LEAPS-MPS: Tunable Hybrid Materials for Studying Charge Transport

This award is funded in whole or in part under the American Rescue Plan Act of 2021 (Public Law 117-2). Non-Technical Summary

Improvements in current solar energy conversion technologies are needed to meet the predicted 150% growth in global energy demand by 2050. With this LEAPS-MPS project, the PI is investigating the tunability of charge transport in thin films of hybrid metal-organic materials. Information obtained from this research will be useful in determining the structure-property relationships governing important charge transport-related processes and contribute to the rational design of materials for photovoltaic devices.

Photovoltaics is considered one of the most promising technologies for meeting global energy demands. The research is conducted at a primarily undergraduate institution. It engages a diverse array of undergraduate students, including women, first generation college students (FGCS), and underrepresented minorities (URM) in high-impact research experiences both in teaching and research laboratories.

To increase student participation in the STEM pipeline, the PI develops two remotely accessible laboratory activities for chemistry and biochemistry majors as part of this project. Additional activities include mentoring FGCS and URM students, and conducting online outreach workshops for local Girl Scouts (grades 4-8). To increase accessibility to thousands of people in the community, Prof.

So disseminates teaching materials through conference presentations, workshops, online chemical education journals, and closed-captioned, free online videos. Technical Summary

Improvements in solar energy conversion technologies require a better understanding of the structure-property relationships that govern charge transport. In this project, thin films of hybrid organic-inorganic materials, metal-organic framework (MOFs), of layered and pillared paddlewheel topologies are synthesized.

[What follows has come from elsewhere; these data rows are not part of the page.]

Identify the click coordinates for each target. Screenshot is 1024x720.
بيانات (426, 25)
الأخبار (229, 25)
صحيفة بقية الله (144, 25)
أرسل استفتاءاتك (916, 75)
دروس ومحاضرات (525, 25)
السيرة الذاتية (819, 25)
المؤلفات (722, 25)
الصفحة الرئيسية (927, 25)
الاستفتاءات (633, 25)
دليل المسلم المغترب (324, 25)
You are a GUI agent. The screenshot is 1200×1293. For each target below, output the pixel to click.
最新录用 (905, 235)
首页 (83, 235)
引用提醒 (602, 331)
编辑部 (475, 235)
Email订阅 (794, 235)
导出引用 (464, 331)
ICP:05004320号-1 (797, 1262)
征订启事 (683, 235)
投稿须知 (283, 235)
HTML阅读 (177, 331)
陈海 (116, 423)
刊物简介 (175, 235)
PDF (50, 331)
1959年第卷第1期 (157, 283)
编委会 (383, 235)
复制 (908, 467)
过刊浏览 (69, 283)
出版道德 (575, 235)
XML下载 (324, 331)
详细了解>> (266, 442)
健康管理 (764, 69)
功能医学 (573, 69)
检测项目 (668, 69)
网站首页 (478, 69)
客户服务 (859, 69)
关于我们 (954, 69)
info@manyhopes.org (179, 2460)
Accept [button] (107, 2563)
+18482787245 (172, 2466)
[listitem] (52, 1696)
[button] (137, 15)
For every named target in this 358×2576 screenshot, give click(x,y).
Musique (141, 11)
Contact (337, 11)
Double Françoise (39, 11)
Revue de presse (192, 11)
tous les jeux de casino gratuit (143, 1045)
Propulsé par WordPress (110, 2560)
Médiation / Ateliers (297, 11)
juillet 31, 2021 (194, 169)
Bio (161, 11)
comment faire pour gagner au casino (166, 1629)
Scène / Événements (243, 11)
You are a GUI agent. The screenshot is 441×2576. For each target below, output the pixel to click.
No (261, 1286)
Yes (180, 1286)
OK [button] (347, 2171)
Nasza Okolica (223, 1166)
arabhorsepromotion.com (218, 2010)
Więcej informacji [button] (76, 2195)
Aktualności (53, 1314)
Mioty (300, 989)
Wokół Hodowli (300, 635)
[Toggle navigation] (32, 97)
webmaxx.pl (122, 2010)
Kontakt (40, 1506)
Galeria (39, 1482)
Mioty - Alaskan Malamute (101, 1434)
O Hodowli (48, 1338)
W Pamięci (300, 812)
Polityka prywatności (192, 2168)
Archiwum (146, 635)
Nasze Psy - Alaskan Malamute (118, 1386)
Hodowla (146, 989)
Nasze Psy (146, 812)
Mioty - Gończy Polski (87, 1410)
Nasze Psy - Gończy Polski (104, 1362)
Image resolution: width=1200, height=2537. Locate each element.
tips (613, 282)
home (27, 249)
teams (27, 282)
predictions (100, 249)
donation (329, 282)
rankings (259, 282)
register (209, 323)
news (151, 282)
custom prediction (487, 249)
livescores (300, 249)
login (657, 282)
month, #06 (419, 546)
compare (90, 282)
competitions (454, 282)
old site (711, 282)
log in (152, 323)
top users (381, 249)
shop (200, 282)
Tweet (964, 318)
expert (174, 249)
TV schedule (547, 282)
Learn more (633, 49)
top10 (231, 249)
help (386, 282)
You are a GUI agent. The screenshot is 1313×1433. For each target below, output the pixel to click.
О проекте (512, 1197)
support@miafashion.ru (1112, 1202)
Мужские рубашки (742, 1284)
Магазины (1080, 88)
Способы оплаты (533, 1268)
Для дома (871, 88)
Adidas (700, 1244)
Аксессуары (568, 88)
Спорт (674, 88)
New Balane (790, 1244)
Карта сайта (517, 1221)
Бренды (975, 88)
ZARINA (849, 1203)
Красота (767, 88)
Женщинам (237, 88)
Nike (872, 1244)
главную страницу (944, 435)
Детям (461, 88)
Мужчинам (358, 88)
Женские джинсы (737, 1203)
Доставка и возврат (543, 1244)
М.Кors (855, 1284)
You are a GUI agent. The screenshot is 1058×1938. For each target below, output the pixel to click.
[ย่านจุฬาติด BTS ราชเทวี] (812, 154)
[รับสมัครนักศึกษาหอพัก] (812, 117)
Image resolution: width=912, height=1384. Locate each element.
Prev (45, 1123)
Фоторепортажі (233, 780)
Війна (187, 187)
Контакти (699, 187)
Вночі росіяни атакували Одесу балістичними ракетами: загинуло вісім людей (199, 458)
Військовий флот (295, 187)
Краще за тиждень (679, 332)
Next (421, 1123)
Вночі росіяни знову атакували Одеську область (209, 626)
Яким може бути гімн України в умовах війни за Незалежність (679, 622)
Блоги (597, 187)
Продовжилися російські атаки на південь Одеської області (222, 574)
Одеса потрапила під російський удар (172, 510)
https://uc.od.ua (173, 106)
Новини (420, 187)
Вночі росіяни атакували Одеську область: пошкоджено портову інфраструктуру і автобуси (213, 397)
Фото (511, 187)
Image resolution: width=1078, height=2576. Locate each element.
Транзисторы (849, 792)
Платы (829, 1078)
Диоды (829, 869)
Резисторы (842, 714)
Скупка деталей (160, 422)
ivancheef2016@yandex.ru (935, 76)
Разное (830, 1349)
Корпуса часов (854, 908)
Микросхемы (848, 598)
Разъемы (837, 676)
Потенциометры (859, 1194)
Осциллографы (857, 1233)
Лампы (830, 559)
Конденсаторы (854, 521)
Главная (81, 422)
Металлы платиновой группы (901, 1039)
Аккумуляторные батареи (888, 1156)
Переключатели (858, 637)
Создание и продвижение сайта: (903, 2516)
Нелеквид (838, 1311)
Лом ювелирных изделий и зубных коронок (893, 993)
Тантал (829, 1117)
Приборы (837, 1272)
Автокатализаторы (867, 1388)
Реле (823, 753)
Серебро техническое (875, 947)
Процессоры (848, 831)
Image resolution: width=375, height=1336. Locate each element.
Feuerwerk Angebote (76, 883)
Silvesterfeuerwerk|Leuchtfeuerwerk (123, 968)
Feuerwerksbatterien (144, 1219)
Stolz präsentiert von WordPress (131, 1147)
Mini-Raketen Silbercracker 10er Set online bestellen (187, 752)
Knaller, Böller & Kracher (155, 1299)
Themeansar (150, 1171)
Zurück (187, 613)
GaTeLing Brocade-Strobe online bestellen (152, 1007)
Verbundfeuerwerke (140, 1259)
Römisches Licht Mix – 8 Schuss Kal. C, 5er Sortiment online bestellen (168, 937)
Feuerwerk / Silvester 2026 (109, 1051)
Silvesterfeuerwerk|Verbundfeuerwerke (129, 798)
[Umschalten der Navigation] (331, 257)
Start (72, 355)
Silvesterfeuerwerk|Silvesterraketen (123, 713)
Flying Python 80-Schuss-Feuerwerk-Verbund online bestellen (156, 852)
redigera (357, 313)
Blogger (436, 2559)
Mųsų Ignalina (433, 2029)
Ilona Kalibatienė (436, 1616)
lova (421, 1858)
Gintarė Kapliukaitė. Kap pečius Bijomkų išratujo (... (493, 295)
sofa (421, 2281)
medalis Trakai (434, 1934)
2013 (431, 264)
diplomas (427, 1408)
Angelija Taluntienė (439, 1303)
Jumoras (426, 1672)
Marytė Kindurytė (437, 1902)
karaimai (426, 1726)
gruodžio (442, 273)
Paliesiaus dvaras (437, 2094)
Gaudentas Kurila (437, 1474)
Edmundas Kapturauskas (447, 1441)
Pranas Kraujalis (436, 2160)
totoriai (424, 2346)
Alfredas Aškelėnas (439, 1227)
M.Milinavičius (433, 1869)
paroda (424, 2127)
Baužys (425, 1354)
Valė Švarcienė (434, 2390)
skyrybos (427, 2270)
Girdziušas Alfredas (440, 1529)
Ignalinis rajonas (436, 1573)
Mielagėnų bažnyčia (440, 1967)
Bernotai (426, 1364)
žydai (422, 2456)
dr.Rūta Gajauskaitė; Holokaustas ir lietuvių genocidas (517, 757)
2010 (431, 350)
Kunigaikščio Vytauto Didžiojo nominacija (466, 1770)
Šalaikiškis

The impact of the number of molecular linkers, pillars, and ionic components coordinated in MOF thin films on charge transport is quantified, and the relationship between guest molecules and charge transfer pathways in MOF films is probed using ab initio calculations and surface-sensitive spectroscopies.

The obtained thermodynamic and spectroscopic datasets provide quantitative and qualitative structure-property relationships which relate MOF structure and composition to activation energy, band gap, and conductivity. Complementary education activities integrate remotely accessible laboratory activities into upper division chemistry laboratory courses and science outreach to increase technical skills and retain underrepresented minority, first generation students, and women in the STEM pipeline.

This award reflects NSF's statutory mission and has been deemed worthy of support through evaluation using the Foundation's intellectual merit and broader impacts review criteria.